Records from a dataset:
*** Block opens ***
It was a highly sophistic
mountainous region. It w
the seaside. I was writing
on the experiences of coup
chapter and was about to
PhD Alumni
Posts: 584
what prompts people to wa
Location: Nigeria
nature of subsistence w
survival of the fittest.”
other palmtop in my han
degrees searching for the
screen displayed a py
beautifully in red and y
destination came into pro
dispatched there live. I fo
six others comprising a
*** Block closes ***
*** Block opens ***
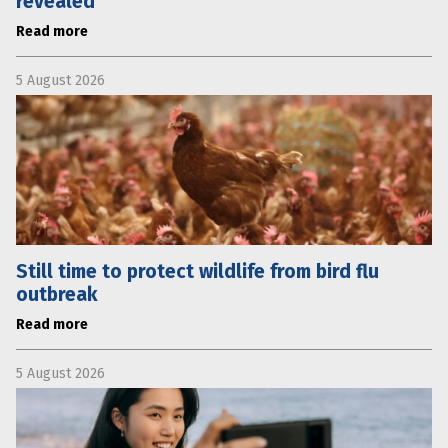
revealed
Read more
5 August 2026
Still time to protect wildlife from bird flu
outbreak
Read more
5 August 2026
*** Block closes ***
Copy out, word for word, the part of the entries above that begins at the line with "Location: Nigeria" and ends at the line with "six others comprising a", including both.

* **EXERCISE RESPONSE**:
Location: Nigeria
nature of subsistence w
survival of the fittest.”
other palmtop in my han
degrees searching for the
screen displayed a py
beautifully in red and y
destination came into pro
dispatched there live. I fo
six others comprising a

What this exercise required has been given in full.